■ **Exercise description**
Hunt through the lines below for the string "Google" and copy each one that has it.

■ **Transcribed page contents**
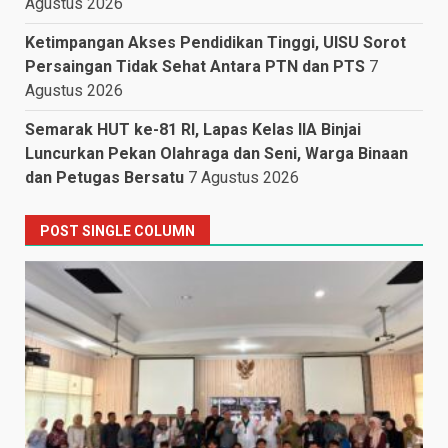
Agustus 2026
Ketimpangan Akses Pendidikan Tinggi, UISU Sorot
Persaingan Tidak Sehat Antara PTN dan PTS
7
Agustus 2026
Semarak HUT ke-81 RI, Lapas Kelas IIA Binjai
Luncurkan Pekan Olahraga dan Seni, Warga Binaan
dan Petugas Bersatu
7 Agustus 2026
POST SINGLE COLUMN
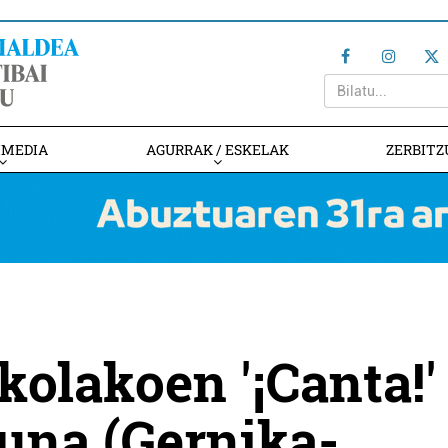
IMEDIA
AGURRAK / ESKELAK
ZERBITZ
kolakoen '¡Canta!'
una (Gernika-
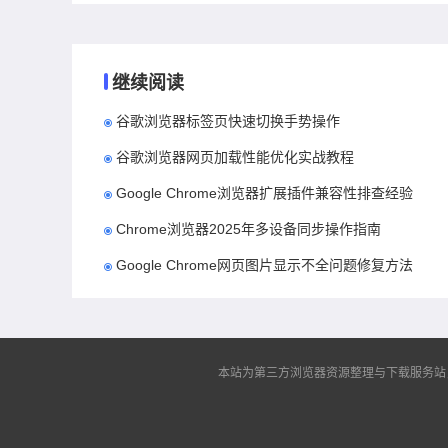
继续阅读
谷歌浏览器标签页快速切换手势操作
谷歌浏览器网页加载性能优化实战教程
Google Chrome浏览器扩展插件兼容性排查经验
Chrome浏览器2025年多设备同步操作指南
Google Chrome网页图片显示不全问题修复方法
本站为第三方浏览器资源整理与下载服务站，非谷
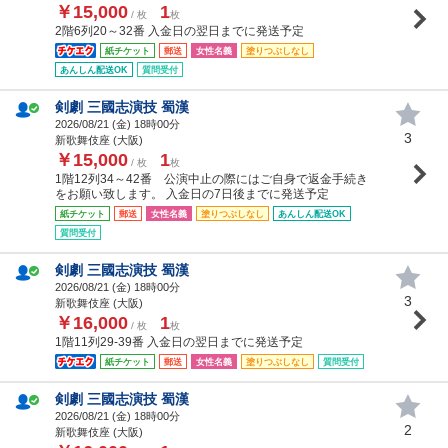
￥15,000
1
/ 枚
枚
2階6列20～32番 入金日の翌日までに発送予定
紙チケット
郵送
女性名義
塗りつぶしなし
あんしん配送OK
質問受付
剣劇 三國志演技 蜀漢
2026/08/21 (
金
) 18時00分
3
新歌舞伎座 (大阪)
￥15,000
1
/ 枚
枚
1階12列34～42番 公演中止の際にはご自身で返金手続き
をお願い致します。 入金日の7日後までに発送予定
紙チケット
郵送
女性名義
塗りつぶしなし
あんしん配送OK
質問受付
剣劇 三國志演技 蜀漢
2026/08/21 (
金
) 18時00分
3
新歌舞伎座 (大阪)
￥16,000
1
/ 枚
枚
1階11列29-39番 入金日の翌日までに発送予定
紙チケット
郵送
女性名義
塗りつぶしなし
質問受付
剣劇 三國志演技 蜀漢
2026/08/21 (
金
) 18時00分
2
新歌舞伎座 (大阪)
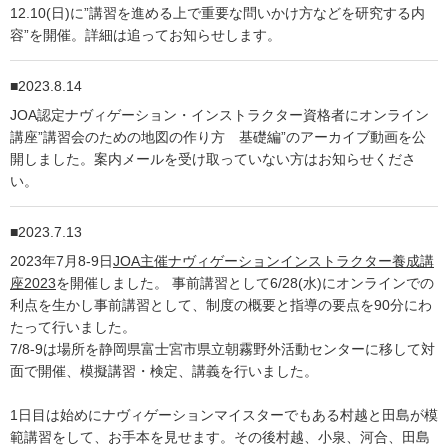
12.10(日)に”講習を進める上で重要な問いかけ方などを研究する内
容”を開催。詳細は追ってお知らせします。
2023.8.14
JOA認定ナヴィゲーション・インストラクター資格者にオンライン
講座”講習会のための地図の作り方 基礎編”のアーカイブ動画を公
開しました。案内メールを受け取っていない方はお知らせくださ
い。
2023.7.13
2023年7月8-9日
JOA主催ナヴィゲーションインストラクター養成講
座2023
を開催しました。 事前講習として6/28(水)にオンラインでの
利点を生かし事前講習として、制度の概要と指導の要点を90分にわ
たって行いました。
7/8-9は場所を静岡県富士宮市県立朝霧野外活動センターに移して対
面で開催、模擬講習・検定、講義を行いました。
1日目は始めにナヴィゲーションマイスターでもある村越と田島が模
範講習をして、お手本を見せます。その後村越、小泉、河合、田島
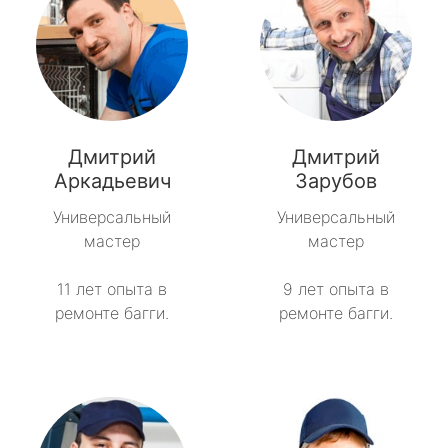
Дмитрий
Дмитрий
Аркадьевич
Зарубов
Универсальный
Универсальный
мастер
мастер
11 лет опыта в
9 лет опыта в
ремонте багги.
ремонте багги.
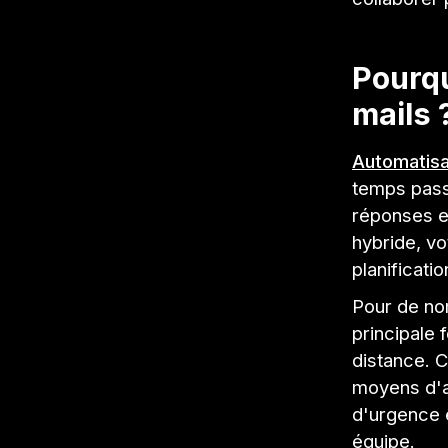
Pourqu
mails 
Automatisa
temps pass
réponses et
hybride, vo
planificati
Pour de no
principale 
distance. 
moyens d'a
d'urgence e
équipe.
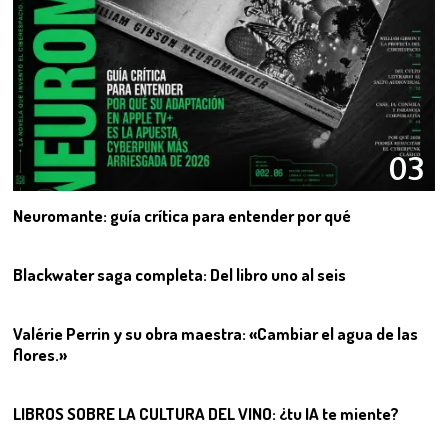
03
Neuromante: guía crítica para entender por qué
04
Blackwater saga completa: Del libro uno al seis
05
Valérie Perrin y su obra maestra: «Cambiar el agua de las
flores.»
06
LIBROS SOBRE LA CULTURA DEL VINO: ¿tu IA te miente?
07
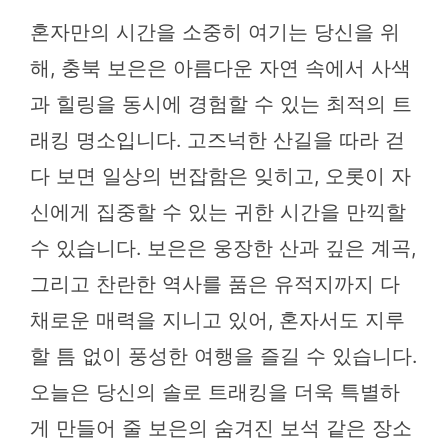
혼자만의 시간을 소중히 여기는 당신을 위
해, 충북 보은은 아름다운 자연 속에서 사색
과 힐링을 동시에 경험할 수 있는 최적의 트
래킹 명소입니다. 고즈넉한 산길을 따라 걷
다 보면 일상의 번잡함은 잊히고, 오롯이 자
신에게 집중할 수 있는 귀한 시간을 만끽할
수 있습니다. 보은은 웅장한 산과 깊은 계곡,
그리고 찬란한 역사를 품은 유적지까지 다
채로운 매력을 지니고 있어, 혼자서도 지루
할 틈 없이 풍성한 여행을 즐길 수 있습니다.
오늘은 당신의 솔로 트래킹을 더욱 특별하
게 만들어 줄 보은의 숨겨진 보석 같은 장소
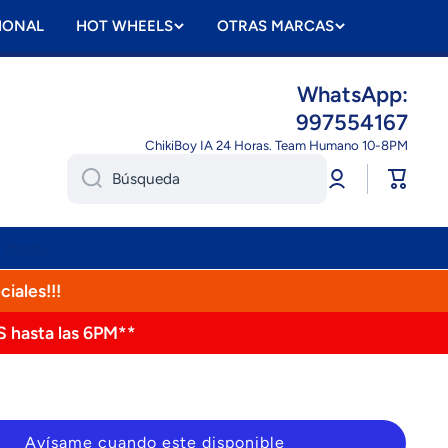
IONAL
HOT WHEELS
OTRAS MARCAS
WhatsApp:
997554167
ChikiBoy IA 24 Horas. Team Humano 10-8PM
Iniciar
Carrito
Búsqueda
sesión
n more
ciales!!!
S hasta las 6PM**
Avísame cuando este disponible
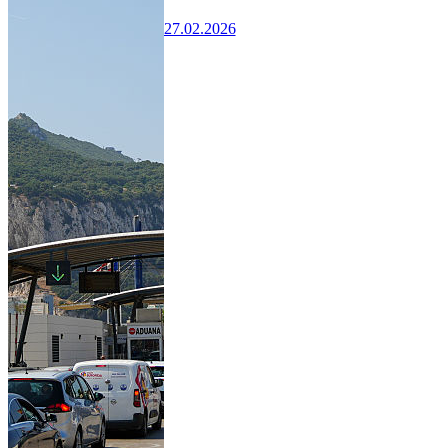
27.02.2026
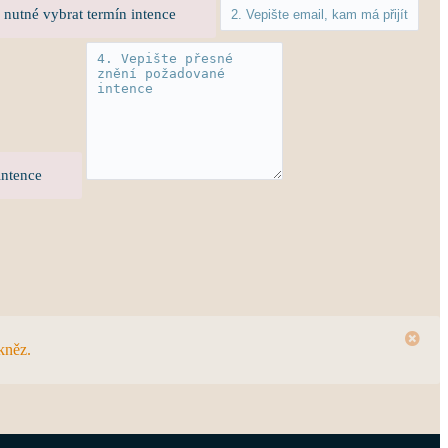
 nutné vybrat termín intence
intence
kněz.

■ **Solution below**
Google Chrome浏览器扩展插件兼容性排查经验
Google Chrome网页图片显示不全问题修复方法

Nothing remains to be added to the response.